Less than a month after winning first prize in the prestigious Queen Elisabeth Piano Competition in Brussels, the young Russian Denis Kozhukhin … gave formidable, freshly considered accounts of two challenging staples: Schumann’s ‘Symphonic Études’ and Mussorgsky’s ‘Pictures at an Exhibition.’ yet it was his sensitive playing of a much more modest work — Haydn’s Sonata in E flat (Hob. XVI:49), which opened the program — that left the strongest impression of Mr. Kozhukhin’s gifts and potential.
He took a genial, unrushed approach to the opening Allegro, allowing ample time for melodic phrases to breathe. Trills and turns were dispatched with lyrical grace; chords were voiced to bring out harmonic nuances. Haydn plays a game near the end of the first movement, which seems about to stop several times.

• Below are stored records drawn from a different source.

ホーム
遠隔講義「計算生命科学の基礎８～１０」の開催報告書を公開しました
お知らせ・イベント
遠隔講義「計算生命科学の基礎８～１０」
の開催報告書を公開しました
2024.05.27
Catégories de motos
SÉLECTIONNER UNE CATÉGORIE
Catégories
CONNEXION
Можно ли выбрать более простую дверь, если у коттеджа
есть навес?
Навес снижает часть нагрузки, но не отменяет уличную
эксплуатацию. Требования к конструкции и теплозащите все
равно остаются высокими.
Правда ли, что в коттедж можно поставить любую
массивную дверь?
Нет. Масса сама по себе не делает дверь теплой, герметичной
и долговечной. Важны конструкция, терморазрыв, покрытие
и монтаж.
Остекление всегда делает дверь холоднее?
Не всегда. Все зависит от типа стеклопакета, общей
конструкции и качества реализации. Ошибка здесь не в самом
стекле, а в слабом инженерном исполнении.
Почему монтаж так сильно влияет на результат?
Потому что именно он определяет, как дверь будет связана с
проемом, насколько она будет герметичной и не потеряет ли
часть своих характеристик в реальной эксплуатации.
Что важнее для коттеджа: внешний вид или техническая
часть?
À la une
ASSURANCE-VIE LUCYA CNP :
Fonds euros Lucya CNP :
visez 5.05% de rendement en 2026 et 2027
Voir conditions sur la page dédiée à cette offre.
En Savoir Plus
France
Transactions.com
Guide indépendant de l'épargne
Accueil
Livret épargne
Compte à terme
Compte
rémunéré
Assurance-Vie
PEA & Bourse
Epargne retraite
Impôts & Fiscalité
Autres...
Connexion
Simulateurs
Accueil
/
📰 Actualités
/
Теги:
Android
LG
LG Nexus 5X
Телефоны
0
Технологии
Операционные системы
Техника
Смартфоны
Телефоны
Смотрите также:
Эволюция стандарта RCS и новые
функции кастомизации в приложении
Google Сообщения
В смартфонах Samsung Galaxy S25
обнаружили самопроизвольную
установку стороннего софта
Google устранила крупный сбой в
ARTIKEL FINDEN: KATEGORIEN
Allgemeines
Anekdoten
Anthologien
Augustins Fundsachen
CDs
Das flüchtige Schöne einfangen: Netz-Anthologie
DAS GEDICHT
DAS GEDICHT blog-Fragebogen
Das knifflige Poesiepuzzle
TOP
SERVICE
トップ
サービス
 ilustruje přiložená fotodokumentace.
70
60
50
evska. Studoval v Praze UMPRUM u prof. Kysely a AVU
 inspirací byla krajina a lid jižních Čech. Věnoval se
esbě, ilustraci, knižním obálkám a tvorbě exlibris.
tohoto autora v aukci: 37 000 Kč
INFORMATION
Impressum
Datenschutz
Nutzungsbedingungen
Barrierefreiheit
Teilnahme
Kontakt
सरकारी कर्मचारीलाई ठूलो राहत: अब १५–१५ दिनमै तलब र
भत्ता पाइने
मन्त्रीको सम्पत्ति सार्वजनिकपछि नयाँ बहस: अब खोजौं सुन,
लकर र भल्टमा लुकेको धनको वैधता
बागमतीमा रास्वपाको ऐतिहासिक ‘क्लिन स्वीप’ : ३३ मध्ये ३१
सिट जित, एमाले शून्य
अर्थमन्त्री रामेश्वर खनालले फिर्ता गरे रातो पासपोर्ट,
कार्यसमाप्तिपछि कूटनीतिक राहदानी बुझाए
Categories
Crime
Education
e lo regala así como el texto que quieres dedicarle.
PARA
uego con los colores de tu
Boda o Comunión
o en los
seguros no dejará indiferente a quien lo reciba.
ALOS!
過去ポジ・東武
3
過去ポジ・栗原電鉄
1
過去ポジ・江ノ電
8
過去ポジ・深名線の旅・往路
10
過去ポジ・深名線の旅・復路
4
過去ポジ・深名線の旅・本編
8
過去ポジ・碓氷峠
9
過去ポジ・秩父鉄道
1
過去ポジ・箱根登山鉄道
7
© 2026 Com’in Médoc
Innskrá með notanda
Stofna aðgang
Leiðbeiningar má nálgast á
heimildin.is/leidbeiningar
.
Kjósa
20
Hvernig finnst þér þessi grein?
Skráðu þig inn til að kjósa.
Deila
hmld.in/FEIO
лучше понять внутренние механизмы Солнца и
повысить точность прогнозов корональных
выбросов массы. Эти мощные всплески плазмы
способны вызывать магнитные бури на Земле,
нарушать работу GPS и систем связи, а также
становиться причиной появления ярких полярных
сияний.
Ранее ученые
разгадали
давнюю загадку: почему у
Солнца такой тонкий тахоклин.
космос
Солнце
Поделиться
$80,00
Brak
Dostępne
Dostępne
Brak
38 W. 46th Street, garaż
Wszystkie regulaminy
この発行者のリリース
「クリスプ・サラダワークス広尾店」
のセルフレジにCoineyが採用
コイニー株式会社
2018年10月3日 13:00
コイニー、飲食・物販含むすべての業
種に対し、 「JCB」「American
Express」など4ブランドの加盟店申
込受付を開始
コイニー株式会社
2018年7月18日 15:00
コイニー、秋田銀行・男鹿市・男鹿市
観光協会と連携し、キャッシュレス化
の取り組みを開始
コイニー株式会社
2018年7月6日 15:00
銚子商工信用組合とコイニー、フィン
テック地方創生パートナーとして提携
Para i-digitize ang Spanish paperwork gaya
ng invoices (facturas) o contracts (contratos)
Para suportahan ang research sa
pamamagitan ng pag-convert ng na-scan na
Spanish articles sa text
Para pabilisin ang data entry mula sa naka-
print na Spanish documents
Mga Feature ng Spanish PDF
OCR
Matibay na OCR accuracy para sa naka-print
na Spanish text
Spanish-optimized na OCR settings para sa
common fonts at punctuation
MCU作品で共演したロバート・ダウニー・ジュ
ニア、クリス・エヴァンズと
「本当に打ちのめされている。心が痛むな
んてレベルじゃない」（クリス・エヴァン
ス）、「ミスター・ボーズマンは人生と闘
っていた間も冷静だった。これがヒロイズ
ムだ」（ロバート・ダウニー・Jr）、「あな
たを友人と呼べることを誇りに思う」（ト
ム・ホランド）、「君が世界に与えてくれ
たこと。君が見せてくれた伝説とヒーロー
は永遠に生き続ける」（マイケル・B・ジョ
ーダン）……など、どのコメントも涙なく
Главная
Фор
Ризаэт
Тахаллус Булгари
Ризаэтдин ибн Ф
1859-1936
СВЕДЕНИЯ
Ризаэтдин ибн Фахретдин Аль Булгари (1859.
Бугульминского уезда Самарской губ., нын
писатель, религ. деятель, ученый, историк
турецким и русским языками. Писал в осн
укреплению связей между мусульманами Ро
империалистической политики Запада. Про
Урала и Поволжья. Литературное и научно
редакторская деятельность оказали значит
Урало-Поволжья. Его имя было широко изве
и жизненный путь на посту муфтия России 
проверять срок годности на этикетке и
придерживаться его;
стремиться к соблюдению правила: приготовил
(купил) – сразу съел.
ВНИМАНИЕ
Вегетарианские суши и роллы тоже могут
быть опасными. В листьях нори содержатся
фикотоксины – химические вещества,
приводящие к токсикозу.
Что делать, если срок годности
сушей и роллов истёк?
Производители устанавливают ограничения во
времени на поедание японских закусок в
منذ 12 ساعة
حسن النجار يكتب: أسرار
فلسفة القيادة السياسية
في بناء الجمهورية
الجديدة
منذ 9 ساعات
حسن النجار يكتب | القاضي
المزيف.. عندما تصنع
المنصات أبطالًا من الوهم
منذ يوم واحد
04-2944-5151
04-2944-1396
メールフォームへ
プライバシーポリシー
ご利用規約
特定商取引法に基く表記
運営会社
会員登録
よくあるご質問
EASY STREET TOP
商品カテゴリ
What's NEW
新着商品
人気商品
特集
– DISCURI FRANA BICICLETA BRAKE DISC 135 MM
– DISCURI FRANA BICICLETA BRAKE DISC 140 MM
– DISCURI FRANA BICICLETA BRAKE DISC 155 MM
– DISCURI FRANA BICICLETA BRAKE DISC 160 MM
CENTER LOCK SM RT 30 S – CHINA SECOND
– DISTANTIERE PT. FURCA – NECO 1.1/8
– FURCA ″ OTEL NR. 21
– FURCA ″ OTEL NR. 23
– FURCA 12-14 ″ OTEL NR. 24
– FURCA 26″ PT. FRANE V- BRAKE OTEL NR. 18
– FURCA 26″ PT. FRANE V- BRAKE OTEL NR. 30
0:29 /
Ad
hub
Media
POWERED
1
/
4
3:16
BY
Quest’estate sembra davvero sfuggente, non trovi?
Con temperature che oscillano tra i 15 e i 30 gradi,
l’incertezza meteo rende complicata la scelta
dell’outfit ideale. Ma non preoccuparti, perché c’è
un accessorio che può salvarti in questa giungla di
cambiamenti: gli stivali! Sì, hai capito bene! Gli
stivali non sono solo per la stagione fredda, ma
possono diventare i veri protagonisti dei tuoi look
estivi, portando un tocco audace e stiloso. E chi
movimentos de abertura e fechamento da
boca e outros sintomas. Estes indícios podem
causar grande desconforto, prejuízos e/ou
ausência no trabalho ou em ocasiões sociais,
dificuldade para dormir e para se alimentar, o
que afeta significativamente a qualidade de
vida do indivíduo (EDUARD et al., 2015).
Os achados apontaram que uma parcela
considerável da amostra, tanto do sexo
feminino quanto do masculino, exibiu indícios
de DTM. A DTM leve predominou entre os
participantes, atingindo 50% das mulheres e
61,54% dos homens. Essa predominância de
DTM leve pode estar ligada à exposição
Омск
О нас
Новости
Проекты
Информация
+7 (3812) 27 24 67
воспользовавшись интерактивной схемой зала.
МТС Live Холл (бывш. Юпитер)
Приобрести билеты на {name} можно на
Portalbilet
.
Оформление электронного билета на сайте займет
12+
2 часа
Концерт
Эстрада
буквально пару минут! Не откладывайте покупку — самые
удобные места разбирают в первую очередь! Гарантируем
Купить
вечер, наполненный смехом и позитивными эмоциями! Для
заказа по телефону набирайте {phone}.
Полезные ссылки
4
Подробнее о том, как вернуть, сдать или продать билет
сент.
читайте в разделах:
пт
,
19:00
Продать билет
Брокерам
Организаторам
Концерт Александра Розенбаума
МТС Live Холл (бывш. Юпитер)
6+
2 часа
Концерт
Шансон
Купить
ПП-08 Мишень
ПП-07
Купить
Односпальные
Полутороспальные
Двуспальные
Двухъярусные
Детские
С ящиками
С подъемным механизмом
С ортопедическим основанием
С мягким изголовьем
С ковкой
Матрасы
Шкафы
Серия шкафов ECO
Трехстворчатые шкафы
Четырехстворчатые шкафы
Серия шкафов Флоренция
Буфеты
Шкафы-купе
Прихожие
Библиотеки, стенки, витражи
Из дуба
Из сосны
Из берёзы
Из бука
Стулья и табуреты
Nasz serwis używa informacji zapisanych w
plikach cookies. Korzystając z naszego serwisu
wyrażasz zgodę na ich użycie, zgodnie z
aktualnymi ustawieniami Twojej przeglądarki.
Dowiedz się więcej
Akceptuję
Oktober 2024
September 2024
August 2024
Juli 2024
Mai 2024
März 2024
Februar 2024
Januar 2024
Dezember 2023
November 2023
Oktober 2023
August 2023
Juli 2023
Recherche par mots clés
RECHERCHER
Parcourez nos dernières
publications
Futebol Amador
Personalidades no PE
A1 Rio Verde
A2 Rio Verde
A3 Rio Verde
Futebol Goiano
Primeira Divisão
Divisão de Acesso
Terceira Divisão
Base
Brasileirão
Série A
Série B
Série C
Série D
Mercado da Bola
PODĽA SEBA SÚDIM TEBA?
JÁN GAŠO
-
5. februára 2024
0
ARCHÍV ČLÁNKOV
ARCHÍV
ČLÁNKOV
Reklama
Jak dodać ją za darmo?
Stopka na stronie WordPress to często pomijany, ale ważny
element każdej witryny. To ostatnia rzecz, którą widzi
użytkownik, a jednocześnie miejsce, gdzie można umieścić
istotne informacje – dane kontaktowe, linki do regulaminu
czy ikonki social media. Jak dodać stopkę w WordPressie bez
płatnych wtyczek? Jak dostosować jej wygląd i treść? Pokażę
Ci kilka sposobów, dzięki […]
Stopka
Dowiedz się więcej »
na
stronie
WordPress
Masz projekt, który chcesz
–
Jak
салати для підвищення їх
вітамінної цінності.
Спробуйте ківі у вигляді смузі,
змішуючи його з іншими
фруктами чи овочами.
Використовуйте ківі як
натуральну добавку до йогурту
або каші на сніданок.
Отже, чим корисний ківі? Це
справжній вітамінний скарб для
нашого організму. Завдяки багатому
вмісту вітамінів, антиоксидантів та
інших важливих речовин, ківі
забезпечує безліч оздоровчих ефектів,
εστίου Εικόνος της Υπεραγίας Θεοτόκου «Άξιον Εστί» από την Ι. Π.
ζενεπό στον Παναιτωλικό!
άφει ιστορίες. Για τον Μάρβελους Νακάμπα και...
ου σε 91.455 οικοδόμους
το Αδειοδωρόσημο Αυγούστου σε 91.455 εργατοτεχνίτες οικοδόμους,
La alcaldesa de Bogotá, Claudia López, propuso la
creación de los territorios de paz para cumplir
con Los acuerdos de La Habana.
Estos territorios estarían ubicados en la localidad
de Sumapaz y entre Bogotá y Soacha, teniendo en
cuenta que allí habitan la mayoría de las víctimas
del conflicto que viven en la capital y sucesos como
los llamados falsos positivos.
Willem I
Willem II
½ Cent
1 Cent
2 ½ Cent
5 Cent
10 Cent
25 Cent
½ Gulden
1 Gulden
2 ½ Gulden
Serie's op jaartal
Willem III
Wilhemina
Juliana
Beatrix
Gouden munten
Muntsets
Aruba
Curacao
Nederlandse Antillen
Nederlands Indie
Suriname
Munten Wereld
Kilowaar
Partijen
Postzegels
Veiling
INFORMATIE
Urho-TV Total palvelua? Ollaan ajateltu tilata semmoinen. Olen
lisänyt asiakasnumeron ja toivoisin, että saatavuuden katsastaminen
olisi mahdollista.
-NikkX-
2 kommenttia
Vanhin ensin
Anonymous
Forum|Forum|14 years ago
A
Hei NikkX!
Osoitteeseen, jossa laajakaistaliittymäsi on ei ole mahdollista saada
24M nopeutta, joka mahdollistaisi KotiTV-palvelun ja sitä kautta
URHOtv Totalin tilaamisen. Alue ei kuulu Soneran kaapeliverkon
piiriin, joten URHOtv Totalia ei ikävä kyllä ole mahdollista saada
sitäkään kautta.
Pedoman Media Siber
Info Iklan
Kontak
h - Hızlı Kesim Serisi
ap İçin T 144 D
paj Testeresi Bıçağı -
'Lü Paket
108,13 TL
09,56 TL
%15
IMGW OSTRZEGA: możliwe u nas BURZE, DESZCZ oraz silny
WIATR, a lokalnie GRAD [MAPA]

Mr. Kozhukhin did not overdo the humor, choosing instead to highlight the musical ingenuity in each turn of phrase. He captured the Beethovenian grandeur of the pensive slow movement and played the finale, a playful homage to a courtly minuet, with crisp articulation and high spirits.
Mr. Kozhukhin already has all the technique he will ever need. His first teachers were his parents. At 14 he graduated from a Russian conservatory and moved to Madrid to further his studies and broaden his outlook. Lanky and relaxed, with long blonde hair pulled back in a ponytail, he looked completely comfortable at the piano. He began the Schumann without taking a break after the Haydn, without even waiting for latecomers to settle into their seats.
Even in the most hypercharged of the études, which abound in leaping chords and rippling, intricate passagework, Mr. Kozhukhin played commandingly. He set a bracing tempo in the final march yet managed to bring out chromatic details and inner voices.
After ‘Pictures’, he played that Ligeti étude as an encore, thrillingly.”